Apache Flink HBase connector library that enables seamless integration between Flink streaming and batch processing applications with Apache HBase.
The HBase connector provides comprehensive integration with Flink's Table API, enabling SQL-based data processing, declarative table definitions, and lookup joins. This includes table sources, sinks, factory classes, and descriptor-based configuration.
A table source that provides HBase table data to the Table API with support for both batch and streaming queries, plus lookup functionality for temporal joins.

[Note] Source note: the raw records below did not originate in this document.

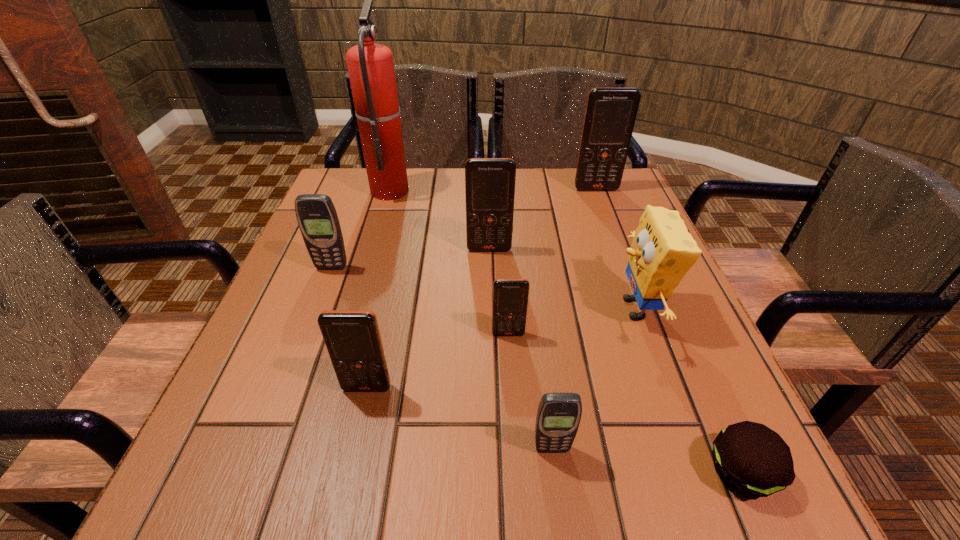 Locate an element on the screen. This screenshot has width=960, height=540. vacant space located 0.330m on the face of the yellow sponge is located at coordinates (443, 308).

The width and height of the screenshot is (960, 540). What are the coordinates of `vacant area located on the face of the yellow sponge` in the screenshot? It's located at (452, 308).

Locate an element on the screen. This screenshot has width=960, height=540. free spot located on the screen of the fourth nearest cellular telephone is located at coordinates 263,448.

The width and height of the screenshot is (960, 540). I want to click on vacant area situated 0.080m on the screen of the leftmost orange cellular telephone, so click(x=356, y=440).

Identify the location of free space located on the screen of the smallest orange cellular telephone. (511, 379).

You are a GUI agent. You are given a task and a screenshot of the screen. Output one action in this format:
    pyautogui.click(x=<x>, y=<y>)
    Task: Click on the vacant area situated on the left of the shortest object
    
    Given the screenshot: What is the action you would take?
    pyautogui.click(x=461, y=471)

This screenshot has height=540, width=960. I want to click on fire extinguisher that is at the far edge, so click(x=370, y=65).

I want to click on cellular telephone that is at the far edge, so click(x=610, y=115).

Where is `cellular telephone positioned at the near edge`? cellular telephone positioned at the near edge is located at coordinates (558, 417).

Find the location of a particular element. patty located at the near edge is located at coordinates (752, 459). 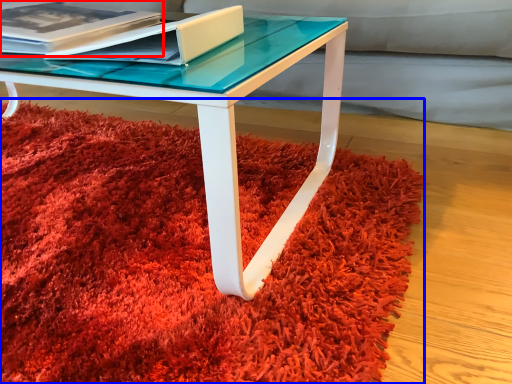 Question: Among these objects, which one is nearest to the camera, paperback book (highlighted by a red box) or mat (highlighted by a blue box)?

Choices:
 (A) paperback book
 (B) mat

Answer: (B) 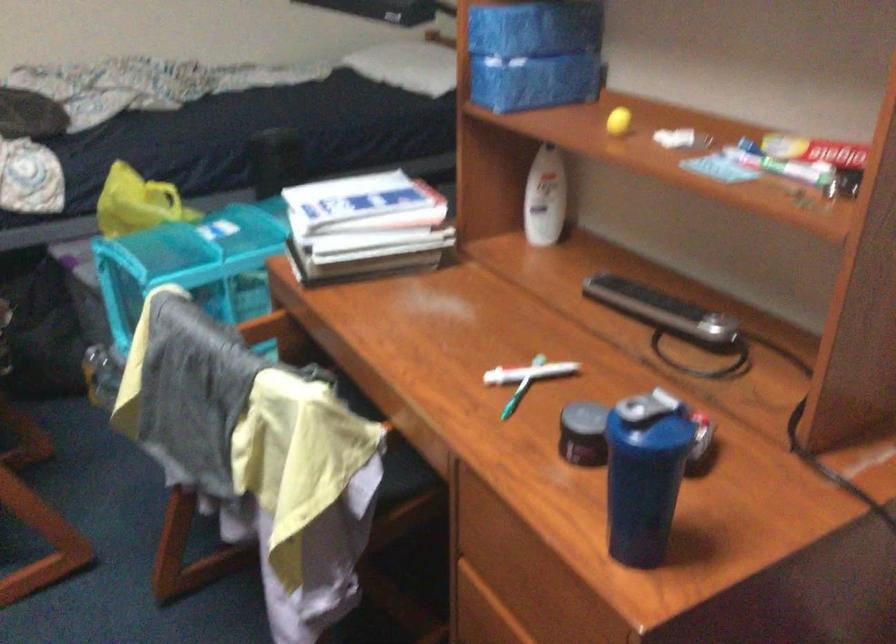 The height and width of the screenshot is (644, 896). In order to click on lotion bottle cap in this screenshot , I will do `click(541, 147)`. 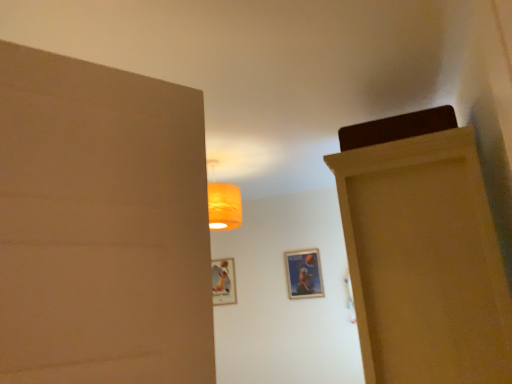 Question: Can we say matte plastic picture frame at center, which is the 1th picture frame from left to right, lies outside wooden door at right?

Choices:
 (A) yes
 (B) no

Answer: (A)

Question: Is matte plastic picture frame at center, which is the 1th picture frame from left to right, facing towards wooden door at right?

Choices:
 (A) yes
 (B) no

Answer: (B)

Question: From a real-world perspective, is matte plastic picture frame at center, which is the 1th picture frame from left to right, on top of wooden door at right?

Choices:
 (A) no
 (B) yes

Answer: (B)

Question: From the image's perspective, would you say matte plastic picture frame at center, arranged as the 1th picture frame when viewed from the back, is positioned over wooden door at right?

Choices:
 (A) yes
 (B) no

Answer: (B)

Question: From a real-world perspective, does matte plastic picture frame at center, which is the 1th picture frame from left to right, sit lower than wooden door at right?

Choices:
 (A) no
 (B) yes

Answer: (A)

Question: Is matte plastic picture frame at center, the second picture frame positioned from the right, in contact with wooden door at right?

Choices:
 (A) yes
 (B) no

Answer: (B)

Question: Is metallic silver picture frame at center, which ranks as the first picture frame in front-to-back order, looking in the opposite direction of matte plastic picture frame at center, the second picture frame positioned from the right?

Choices:
 (A) yes
 (B) no

Answer: (B)

Question: Does metallic silver picture frame at center, which is the second picture frame in back-to-front order, have a greater height compared to matte plastic picture frame at center, which is the second picture frame in front-to-back order?

Choices:
 (A) no
 (B) yes

Answer: (A)

Question: From the image's perspective, is metallic silver picture frame at center, which ranks as the first picture frame in front-to-back order, on matte plastic picture frame at center, which is the second picture frame in front-to-back order?

Choices:
 (A) no
 (B) yes

Answer: (B)

Question: From the image's perspective, is metallic silver picture frame at center, which is the second picture frame in back-to-front order, below matte plastic picture frame at center, the second picture frame positioned from the right?

Choices:
 (A) yes
 (B) no

Answer: (B)

Question: Can you confirm if metallic silver picture frame at center, arranged as the first picture frame when viewed from the right, is smaller than matte plastic picture frame at center, arranged as the 1th picture frame when viewed from the back?

Choices:
 (A) yes
 (B) no

Answer: (A)

Question: From a real-world perspective, is metallic silver picture frame at center, which ranks as the first picture frame in front-to-back order, on matte plastic picture frame at center, arranged as the 1th picture frame when viewed from the back?

Choices:
 (A) no
 (B) yes

Answer: (A)

Question: Is wooden door at right oriented away from matte plastic picture frame at center, which is the 1th picture frame from left to right?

class HBaseTableSource implements StreamTableSource<Row>, LookupableTableSource<Row> {
public HBaseTableSource(Configuration conf, String tableName);
// Schema configuration
public void addColumn(String family, String qualifier, Class<?> clazz);
public void setRowKey(String rowKeyName, Class<?> clazz);
public void setCharset(String charset);
// Table source methods
public TypeInformation<Row> getReturnType();
public TableSchema getTableSchema();
public DataSet<Row> getDataSet(ExecutionEnvironment execEnv);
public DataStream<Row> getDataStream(StreamExecutionEnvironment execEnv);
public HBaseTableSource projectFields(int[] fields);
public String explainSource();
// Lookup capabilities
public TableFunction<Row> getLookupFunction(String[] lookupKeys);
public AsyncTableFunction<Row> getAsyncLookupFunction(String[] lookupKeys); // Throws UnsupportedOperationException
public boolean isAsyncEnabled(); // Returns false
public boolean isBounded(); // Returns true
}import org.apache.flink.addons.hbase.HBaseTableSource;
import org.apache.flink.table.api.EnvironmentSettings;
import org.apache.flink.table.api.TableEnvironment;
import org.apache.hadoop.conf.Configuration;
// Configure HBase connection
Configuration conf = new Configuration();
conf.set("hbase.zookeeper.quorum", "localhost:2181");
// Create table source
HBaseTableSource tableSource = new HBaseTableSource(conf, "user_profiles");
// Define schema
tableSource.setRowKey("user_id", String.class);
tableSource.addColumn("profile", "name", String.class);
tableSource.addColumn("profile", "age", Integer.class);
tableSource.addColumn("profile", "email", String.class);
tableSource.addColumn("activity", "last_login", java.sql.Timestamp.class);
tableSource.addColumn("activity", "login_count", Long.class);
// Register with Table Environment
TableEnvironment tableEnv = TableEnvironment.create(EnvironmentSettings.newInstance().build());
tableEnv.registerTableSource("users", tableSource);
// Query the table
Table result = tableEnv.sqlQuery(
"SELECT user_id, name, age FROM users WHERE age > 21 AND login_count > 10"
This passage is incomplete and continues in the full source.